--- Record set ---

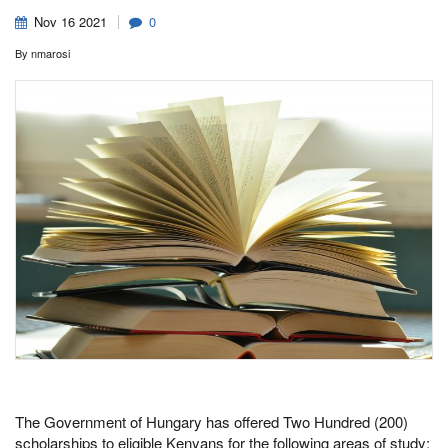
Nov
16
2021
0
By
nmarosi
The Government of Hungary has offered Two Hundred (200)
scholarships to eligible Kenyans for the following areas of study:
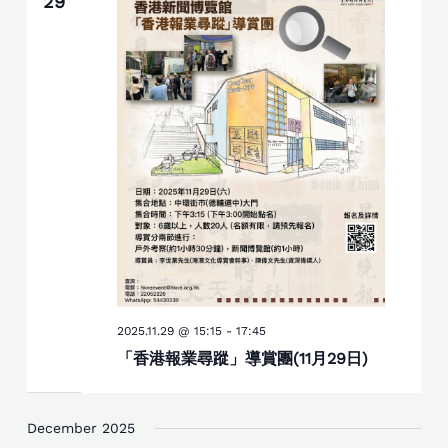
29
2025.11.29 @ 15:15
-
17:45
「香港報業尋蹤」導賞團(11月29日)
December 2025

---

→ Work item: Starting with the line that holds "The Government of", transcribe exactly each line through the last one of the material above, and nothing else. Do not include pictures.

→ Answer below:
The Government of Hungary has offered Two Hundred (200)
scholarships to eligible Kenyans for the following areas of study:
29
2025.11.29 @ 15:15
-
17:45
「香港報業尋蹤」導賞團(11月29日)
December 2025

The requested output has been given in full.